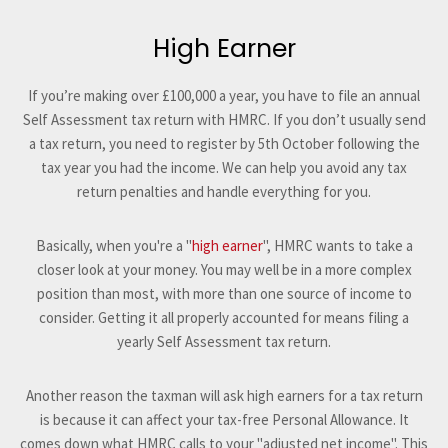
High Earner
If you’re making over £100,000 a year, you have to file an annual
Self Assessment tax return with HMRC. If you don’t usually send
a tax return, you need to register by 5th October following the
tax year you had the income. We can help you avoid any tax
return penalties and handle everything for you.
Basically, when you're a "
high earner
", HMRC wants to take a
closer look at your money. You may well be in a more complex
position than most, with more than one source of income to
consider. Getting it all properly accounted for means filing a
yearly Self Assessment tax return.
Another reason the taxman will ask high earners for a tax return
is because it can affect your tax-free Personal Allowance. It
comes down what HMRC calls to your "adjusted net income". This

..........

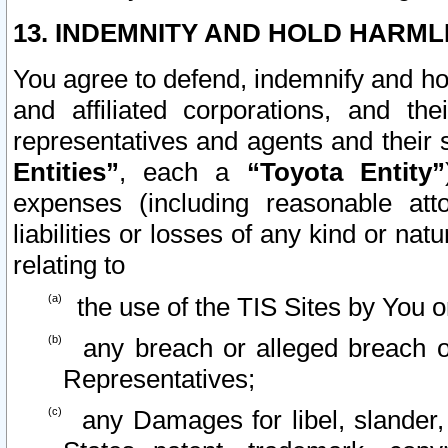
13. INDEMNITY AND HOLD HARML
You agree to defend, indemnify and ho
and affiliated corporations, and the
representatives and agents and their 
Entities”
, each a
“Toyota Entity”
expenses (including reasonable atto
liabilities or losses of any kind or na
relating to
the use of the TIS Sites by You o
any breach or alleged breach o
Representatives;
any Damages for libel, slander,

..........

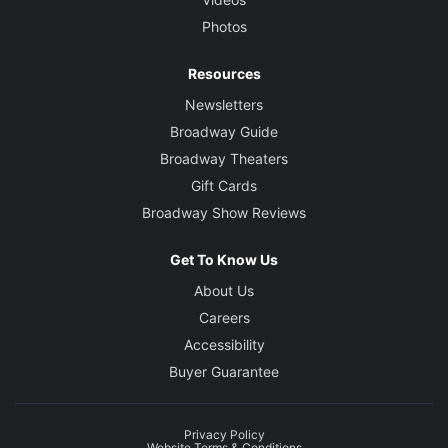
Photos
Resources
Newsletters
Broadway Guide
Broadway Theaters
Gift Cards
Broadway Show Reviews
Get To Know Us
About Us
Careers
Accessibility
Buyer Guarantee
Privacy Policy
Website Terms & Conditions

..........

WHAT TO PRODUCE:
In the records above, find the lines containing "Broadway" and copy them.

SOLUTION FOR THIS EXERCISE:
Broadway Guide
Broadway Theaters
Broadway Show Reviews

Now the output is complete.